Thursday, August 3, 2017

Understanding I/O on the mid-2017 iMac

My wife recently bought me a brand new mid-2017 iMac to replace my ailing, nine-year-old HP desktop.  Back when I got the HP, I was just starting to learn about how computers really worked and really didn't really understand much about how the CPU connected to all of the other ports that came off the motherboard--everything that sat between the SATA ports and the CPU itself was a no-man's land of mystery to me.

Between then and now though, I've somehow gone from being a poor graduate student doing molecular simulation to a supercomputer I/O architect.  Combined with the fact that my new iMac had a bunch of magical new ports that I didn't understand (USB-C ports that can tunnel PCIe, USB 3.1, and Thunderbolt??), I figure I'd sit down and see if I could actually figure out exactly how the I/O subsystem on this latest Kaby Lake iMac was wired up.

I'll start out by saying that the odds were in my favor--over the last decade, the I/O subsystem of modern computers has gotten a lot simpler as more of the critical components (like the memory controllers and PCIe controllers) have moved on-chip.  As CPUs become more tightly integrated, individual CPU cores, system memory, and PCIe peripherals can all talk to each other without having to cross a bunch of proprietary middlemen like in days past.  Having to understand how the front-side bus clock is related to the memory channel frequency all gets swept under the rug that is the on-chip network, and I/O (that is, moving data between system memory and stuff outside of the CPU) is a lot easier.

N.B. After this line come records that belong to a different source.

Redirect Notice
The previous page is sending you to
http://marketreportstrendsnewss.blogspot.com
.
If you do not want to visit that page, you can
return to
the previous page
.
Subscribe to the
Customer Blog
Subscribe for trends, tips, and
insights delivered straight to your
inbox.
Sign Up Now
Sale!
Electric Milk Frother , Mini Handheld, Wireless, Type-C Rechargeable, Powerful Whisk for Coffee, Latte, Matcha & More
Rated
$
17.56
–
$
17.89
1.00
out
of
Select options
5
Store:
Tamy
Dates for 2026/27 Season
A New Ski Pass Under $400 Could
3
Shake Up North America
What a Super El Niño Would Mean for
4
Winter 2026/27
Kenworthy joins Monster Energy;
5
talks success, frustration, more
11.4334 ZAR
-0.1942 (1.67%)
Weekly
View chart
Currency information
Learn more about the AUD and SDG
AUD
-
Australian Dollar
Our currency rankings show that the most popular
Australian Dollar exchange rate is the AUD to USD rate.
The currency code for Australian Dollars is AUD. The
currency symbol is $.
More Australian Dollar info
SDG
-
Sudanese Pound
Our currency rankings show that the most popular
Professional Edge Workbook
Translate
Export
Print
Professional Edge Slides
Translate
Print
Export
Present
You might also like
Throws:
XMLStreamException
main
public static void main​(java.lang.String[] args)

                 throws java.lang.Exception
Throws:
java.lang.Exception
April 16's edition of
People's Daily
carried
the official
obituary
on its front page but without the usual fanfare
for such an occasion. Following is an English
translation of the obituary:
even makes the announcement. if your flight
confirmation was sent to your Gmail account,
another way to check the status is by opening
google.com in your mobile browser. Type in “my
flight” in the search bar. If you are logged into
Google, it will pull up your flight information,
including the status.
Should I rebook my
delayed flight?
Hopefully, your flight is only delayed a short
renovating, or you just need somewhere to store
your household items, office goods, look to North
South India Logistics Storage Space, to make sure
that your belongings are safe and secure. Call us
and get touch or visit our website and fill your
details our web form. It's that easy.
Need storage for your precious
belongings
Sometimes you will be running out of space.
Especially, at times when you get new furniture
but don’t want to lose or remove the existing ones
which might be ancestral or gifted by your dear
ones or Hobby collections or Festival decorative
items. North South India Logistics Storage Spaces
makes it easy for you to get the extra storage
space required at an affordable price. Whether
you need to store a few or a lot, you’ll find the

With all that said, let's cut to the chase.  Here's a block diagram showing exactly how my iMac is plumbed, complete with bridges to external interfaces (like PCIe, SATA, and so on) and the bandwidths connecting them all:




Aside from the AMD Radeon GPU, just about every I/O device and interface hangs off of the Platform Controller Hub (PCH) through a DMI 3.0 connection.  When I first saw this, I was a bit surprised by how little I understood; PCIe makes sense since that is the way almost all modern CPUs (and their memory) talk to the outside world, but I'd never given the PCH a second thought, and I didn't even know what DMI was.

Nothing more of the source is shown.